Donovan Mitchell felt a little rusty and fatigued.

But the Utah Jazz All-Star was glad to be back at practice Thursday after missing more than a month of action with a sprained right ankle, and believes he is on track to be ready for Game 1 of the NBA playoffs.

“That’s the goal,” he said. “Barring any setbacks — god forbid, knock on wood. The goal is to be out there and helping my teammates to try and win a championship. That’s been the goal all year.”

Mitchell sprained his right ankle in a game against the Indiana Pacers on April 16. The injury “wasn’t as minor as it was made out to be” by some, Mitchell said, forcing him to be sidelined for the final 16 games of the regular season.

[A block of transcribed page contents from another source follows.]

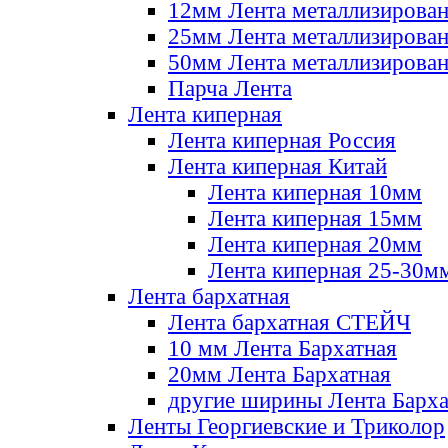
12мм Лента металлизирова
25мм Лента металлизирова
50мм Лента металлизирова
Парча Лента
Лента киперная
Лента киперная Россия
Лента киперная Китай
Лента киперная 10мм
Лента киперная 15мм
Лента киперная 20мм
Лента киперная 25-30м
Лента бархатная
Лента бархатная СТЕЙЧ
10 мм Лента Бархатная
20мм Лента Бархатная
другие ширины Лента Барха
Ленты Георгиевские и Триколор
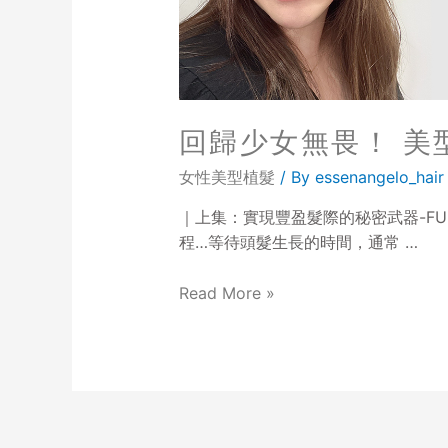
回歸少女無畏！ 美
女性美型植髮
/ By
essenangelo_hair
｜上集：實現豐盈髮際的秘密武器-FU
程…等待頭髮生長的時間，通常 …
Read More »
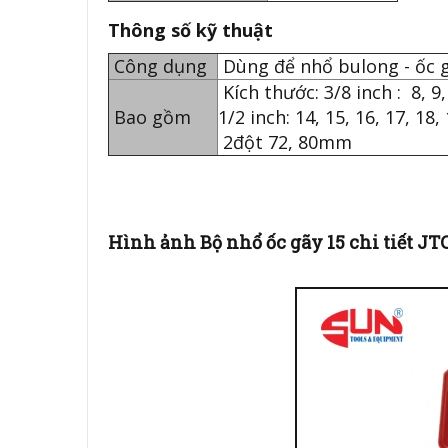
Thông số kỹ thuật
Công dụng
Dùng để nhổ bulong - ốc
Kích thước: 3/8 inch : 8, 9
Bao gồm
1/2 inch: 14, 15, 16, 17, 1
2đột 72, 80mm
Hình ảnh Bộ nhổ ốc gãy 15 chi tiết JT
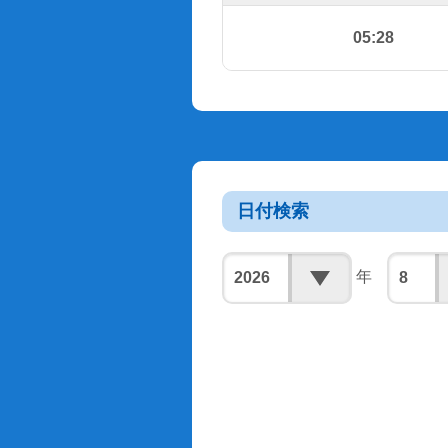
05:28
日付検索
年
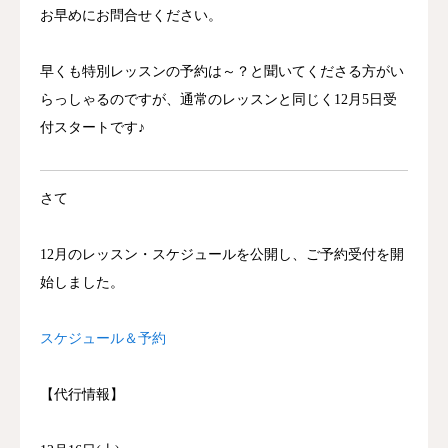
お早めにお問合せください。
早くも特別レッスンの予約は～？と聞いてくださる方がい
らっしゃるのですが、通常のレッスンと同じく12月5日受
付スタートです♪
さて
12月のレッスン・スケジュールを公開し、ご予約受付を開
始しました。
スケジュール＆予約
【代行情報】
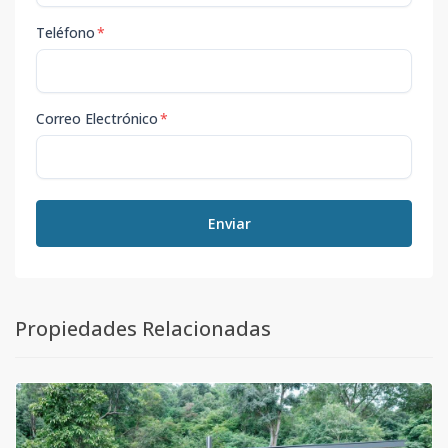
Teléfono
*
Correo Electrónico
*
Enviar
Propiedades Relacionadas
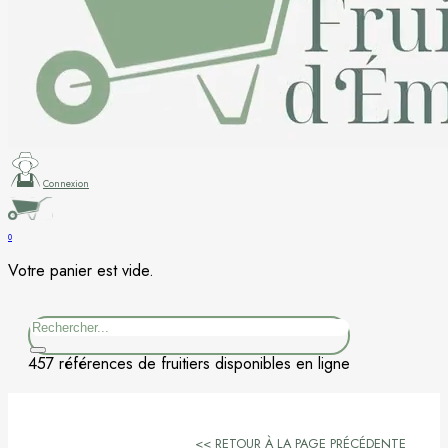
Figuier
Kaki
Nashi
Nectarine
Connexion
Néflier
0
Votre panier est vide.
Noisetier
Rechercher
Pêcher
457 références de fruitiers disponibles en ligne
Petits fruits
Poirier
<< RETOUR À LA PAGE PRÉCÉDENTE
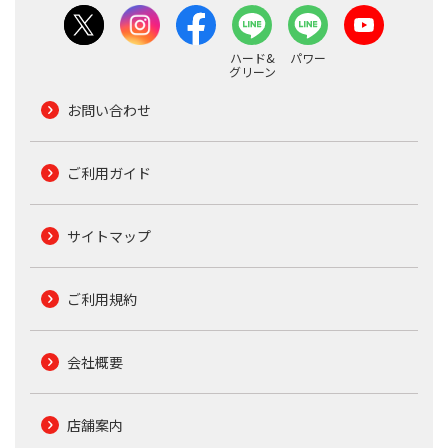
ハード&
パワー
グリーン
お問い合わせ
ご利用ガイド
サイトマップ
ご利用規約
会社概要
店舗案内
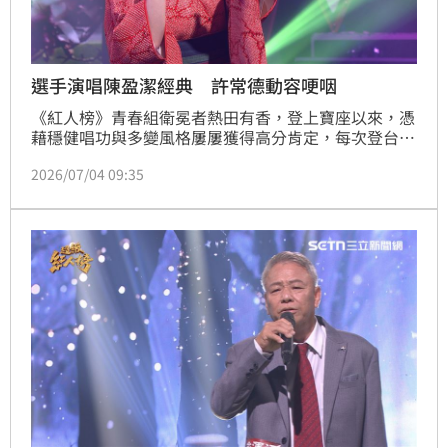
選手演唱陳盈潔經典 許常德動容哽咽
《紅人榜》青春組衛冕者熱田有香，登上寶座以來，憑
藉穩健唱功與多變風格屢屢獲得高分肯定，每次登台都
帶給觀眾不同驚喜！本週選唱陳盈潔經典歌曲《世間一
2026/07/04 09:35
日情海一年》，以溫暖細膩的歌聲詮釋歌曲情感，再次
展現穩健唱功。她真摯動人的演出深深感染現場，也勾
起評審許常德的回憶。許常德分享，陳盈潔當年演唱這
首歌時的神情，至今仍深深留在他的腦海中，而熱田有
香這次的詮釋，更讓他忍不住大讚：「你有唱出老師當
時的感覺！」讓他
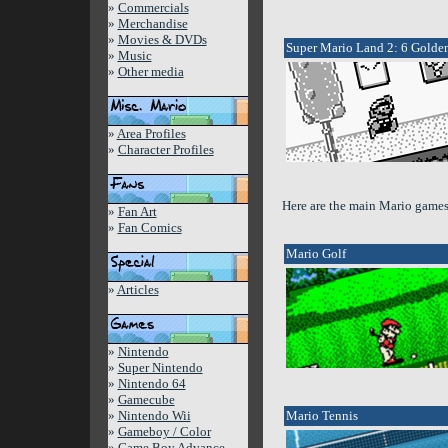
»
Commercials
»
Merchandise
»
Movies & DVDs
Super Mario Land 2: 6 Golde
»
Music
»
Other media
»
Area Profiles
»
Character Profiles
Here are the main Mario game
»
Fan Art
»
Fan Comics
Mario Golf
»
Articles
»
Nintendo
»
Super Nintendo
»
Nintendo 64
»
Gamecube
»
Nintendo Wii
Mario Tennis
»
Gameboy / Color
»
Game Boy Advance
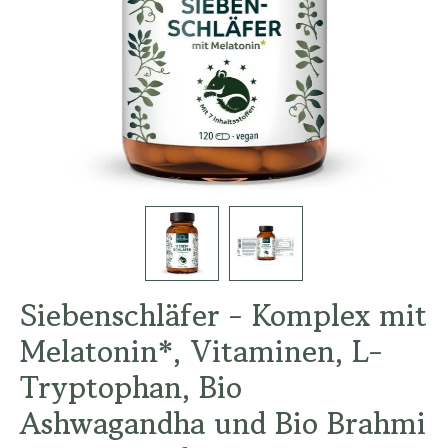
Siebenschläfer - Komplex mit
Melatonin*, Vitaminen, L-
Tryptophan, Bio
Ashwagandha und Bio Brahmi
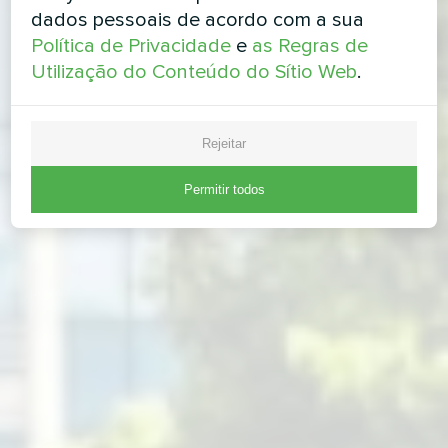
dados pessoais de acordo com a sua
Política de Privacidade
e
as Regras de
Utilização do Conteúdo do Sítio Web
.
Rejeitar
Permitir todos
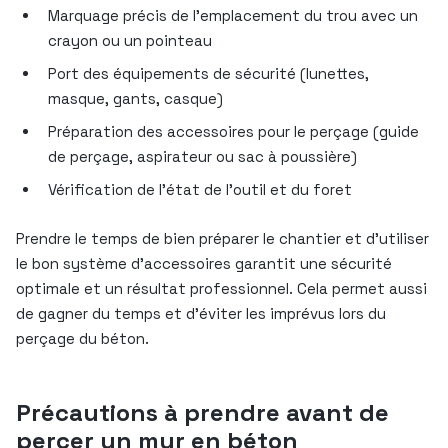
Marquage précis de l’emplacement du trou avec un
crayon ou un pointeau
Port des équipements de sécurité (lunettes,
masque, gants, casque)
Préparation des accessoires pour le perçage (guide
de perçage, aspirateur ou sac à poussière)
Vérification de l’état de l’outil et du foret
Prendre le temps de bien préparer le chantier et d’utiliser
le bon système d’accessoires garantit une sécurité
optimale et un résultat professionnel. Cela permet aussi
de gagner du temps et d’éviter les imprévus lors du
perçage du béton.
Précautions à prendre avant de
percer un mur en béton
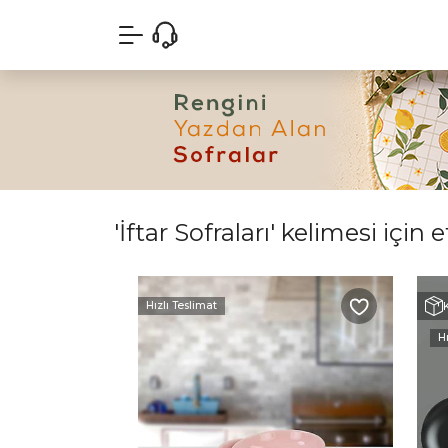
'İftar Sofraları' kelimesi için 
Hızlı Teslimat
Hı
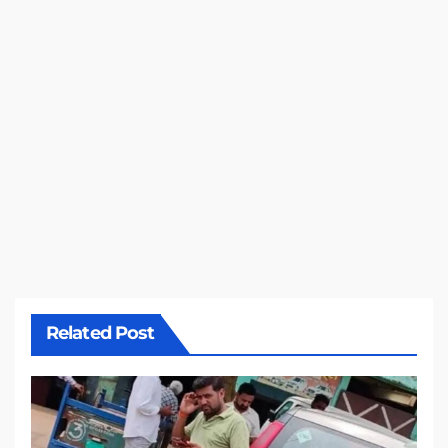
Related Post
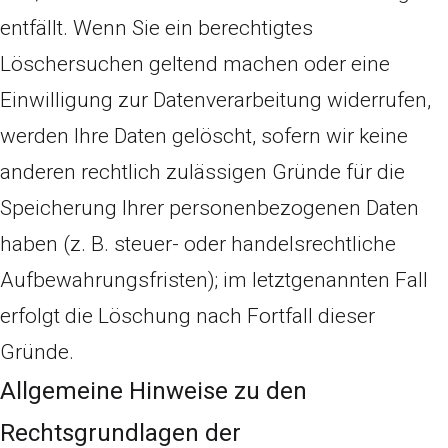
entfällt. Wenn Sie ein berechtigtes
Löschersuchen geltend machen oder eine
Einwilligung zur Datenverarbeitung widerrufen,
werden Ihre Daten gelöscht, sofern wir keine
anderen rechtlich zulässigen Gründe für die
Speicherung Ihrer personenbezogenen Daten
haben (z. B. steuer- oder handelsrechtliche
Aufbewahrungsfristen); im letztgenannten Fall
erfolgt die Löschung nach Fortfall dieser
Gründe.
Allgemeine Hinweise zu den
Rechtsgrundlagen der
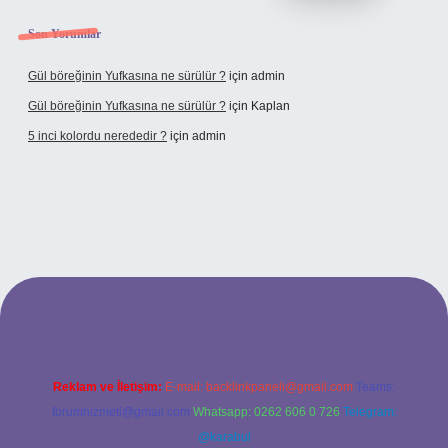
Son Yorumlar
Gül böreğinin Yufkasına ne sürülür ?
için
admin
Gül böreğinin Yufkasına ne sürülür ?
için
Kaplan
5 inci kolordu nerededir ?
için
admin
s://www.tulipbet.online/
Reklam ve İletişim:
E-mail:
backlinkpaneli@gmail.com
Teams:
forumhizmeti@gmail.com
Whatsapp: 0262 606 0 726
Telegram:
@karabul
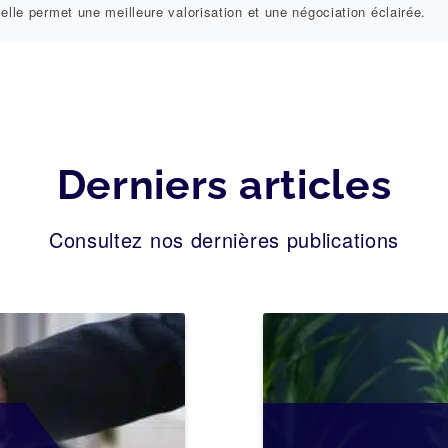
 elle permet une meilleure valorisation et une négociation éclairée.
Derniers articles
Consultez nos dernières publications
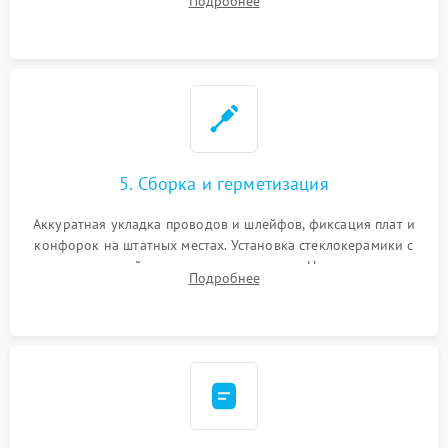
Подробнее
дорожек. Очистка контактов и замена поврежденной
проводки.
5. Сборка и герметизация
Аккуратная укладка проводов и шлейфов, фиксация плат и
конфорок на штатных местах. Установка стеклокерамики с
проверкой равномерности зазоров. Нанесение
Подробнее
термостойкого герметика или укладка уплотнительной
ленты по контуру.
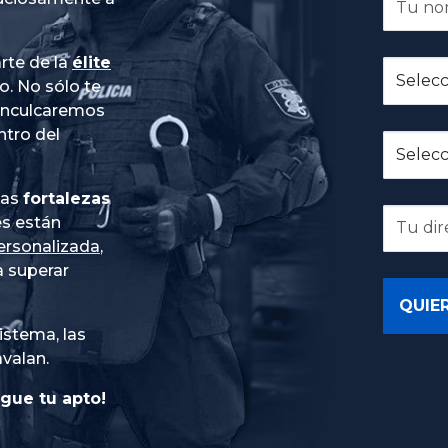
rte de la
élite
do
. No sólo te
 inculcaremos
ntro del
ias
fortalezas
es están
ersonalizada
,
 superar
istema, las
avalan.
gue tu apto!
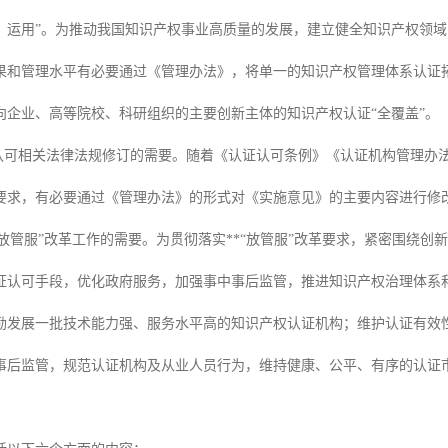
、运用”。为推动我国知识产权事业高质量的发展，建立健全知识产权领
果和管理水平有必要通过《管理办法》，将单一的知识产权管理体系认证
向企业、高等院校、科研组织的主要创新主体的知识产权认证“全覆盖”。
证认可相关法律法规修订的需要。随着《认证认可条例》《认证机构管理办
要求，有必要通过《管理办法》的形式对《实施意见》的主要内容进行修
“放管服”改革工作的需要。为贯彻落实**“放管服”改革要求，紧密围绕
证认可手段，优化政府服务，加强事中事后监管，推进知识产权治理体系
励发展一批技术能力强、服务水平高的知识产权认证机构；维护认证有效
事后监管，规范认证机构及从业人员行为，维持健康、公平、有序的认证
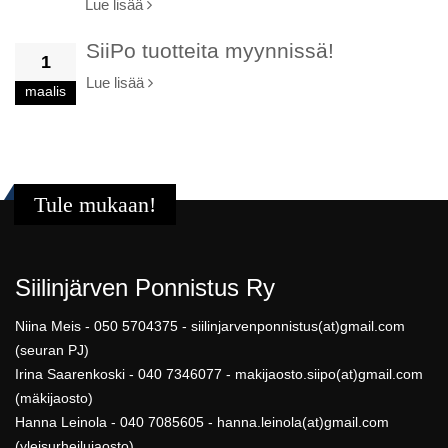
Lue lisää
SiiPo tuotteita myynnissä!
1
Lue lisää
maalis
Tule mukaan!
Siilinjärven Ponnistus Ry
Niina Meis - 050 5704375 - siilinjarvenponnistus(at)gmail.com
(seuran PJ)
Irina Saarenkoski - 040 7346077 - makijaosto.siipo(at)gmail.com
(mäkijaosto)
Hanna Leinola - 040 7085605 - hanna.leinola(at)gmail.com
(yleisurheilujaosto)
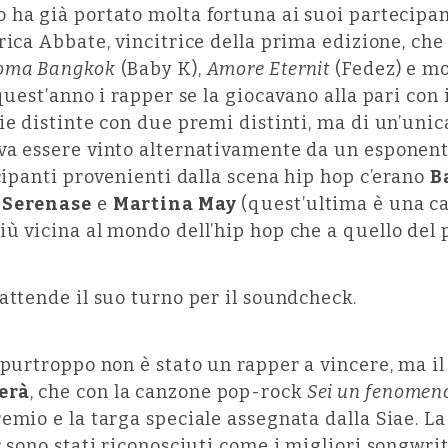
 ha già portato molta fortuna ai suoi partecipant
ica Abbate, vincitrice della prima edizione, che h
oma Bangkok
(Baby K),
Amore Eternit
(Fedez) e mol
quest’anno i rapper se la giocavano alla pari con 
ie distinte con due premi distinti, ma di un’uni
va essere vinto alternativamente da un esponent
ecipanti provenienti dalla scena hip hop c’erano
B
& Serenase
e
Martina May
(quest’ultima è una c
ù vicina al mondo dell’hip hop che a quello del 
attende il suo turno per il soundcheck.
 purtroppo non è stato un rapper a vincere, ma i
erà
, che con la canzone pop-rock
Sei un fenomen
mio e la targa speciale assegnata dalla Siae. La 
r sono stati riconosciuti come i migliori songwri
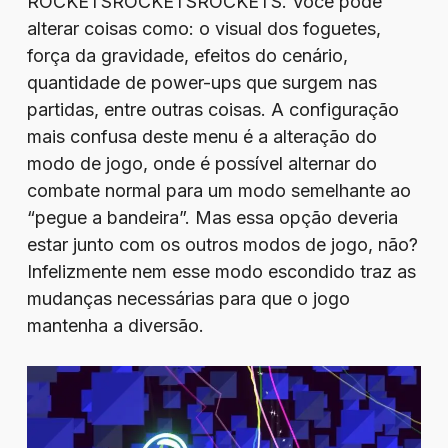
ROCKETSROCKETSROCKETS. Você pode
alterar coisas como: o visual dos foguetes,
força da gravidade, efeitos do cenário,
quantidade de power-ups que surgem nas
partidas, entre outras coisas. A configuração
mais confusa deste menu é a alteração do
modo de jogo, onde é possível alternar do
combate normal para um modo semelhante ao
“pegue a bandeira”. Mas essa opção deveria
estar junto com os outros modos de jogo, não?
Infelizmente nem esse modo escondido traz as
mudanças necessárias para que o jogo
mantenha a diversão.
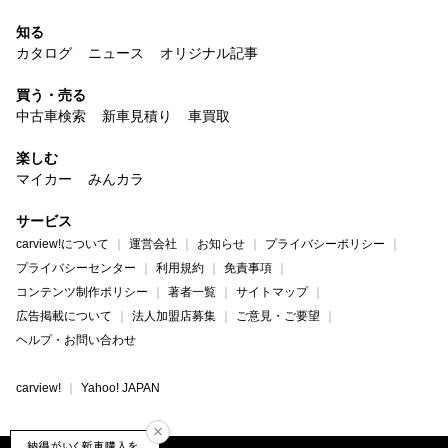
知る
カタログ
ニュース
オリジナル記事
買う・売る
中古車検索
新車見積り
車買取
楽しむ
マイカー
みんカラ
サービス
carview!について
運営会社
お知らせ
プライバシーポリシー
プライバシーセンター
利用規約
免責事項
コンテンツ制作ポリシー
著者一覧
サイトマップ
広告掲載について
法人加盟店募集
ご意見・ご要望
ヘルプ・お問い合わせ
carview!
Yahoo! JAPAN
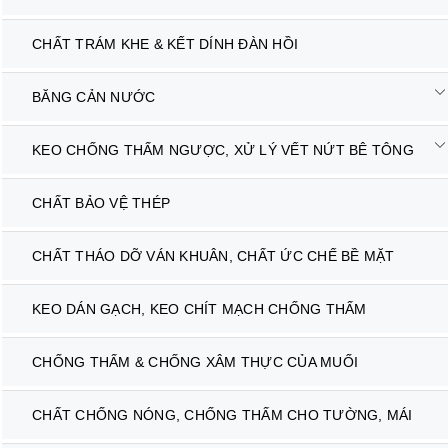
CHẤT TRÁM KHE & KẾT DÍNH ĐÀN HỒI
BĂNG CẢN NƯỚC
KEO CHỐNG THẤM NGƯỢC, XỬ LÝ VẾT NỨT BÊ TÔNG
CHẤT BẢO VỆ THÉP
CHẤT THÁO DỠ VÁN KHUÂN, CHẤT ỨC CHẾ BỀ MẶT
KEO DÁN GẠCH, KEO CHÍT MẠCH CHỐNG THẤM
CHỐNG THẤM & CHỐNG XÂM THỰC CỦA MUỐI
CHẤT CHỐNG NÓNG, CHỐNG THẤM CHO TƯỜNG, MÁI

“It definitely was a tough process,” Mitchell said. “For me, I haven’t been out this long since my 10th-grade year in high school. Definitely it was as much a mental game as a physical one.”

Mitchell was cleared for a full practice Thursday, as the Jazz prepare to face either the Memphis Grizzlies or the Golden State Warriors in the opening round of the playoffs, beginning Sunday night.

“Practice was good,” Mitchell said. “I got out there and competed. You could tell it was my first time in four or five weeks, but that’s to be expected. Just trying to find ways to get back in a groove, get back in full shape. I feel like I’m getting there. Things are progressing well.”

Mitchell said he felt some soreness in his right ankle on Thursday “but thankfully no pain. So that’s the good part. For me, it’s just trying to stack these days on top of each other. These games are going to start coming quickly. The intensity is going to pick up.”

Mitchell said he felt he had been trending in the right direction for the past two weeks and felt ready to play 48 minutes if called upon Sunday, though he had not yet had conversations with his coaches or trainers about possible restrictions ahead.

“At the end of the day, you have to be smart,” he said.

For Mitchell, the last month has been filled with both difficulties and blessings. Mitchell watched from afar as forward Bojan Bogdanovic found his rhythm in the Jazz’s offense, as reserve Georges Niang stepped up his game, and as rookie Trent Forrest filled in admirably in his stead.

“I’m not frustrated. I think everything happens for a reason. I’m one of those guys,” he said. “Guys’ confidence levels rose with my absence.”

The Jazz’s confidence, though, is never higher than when Mitchell is available to play. The guard averaged a career-best 26.4 points per game this season for a Jazz squad that amassed the league’s best record.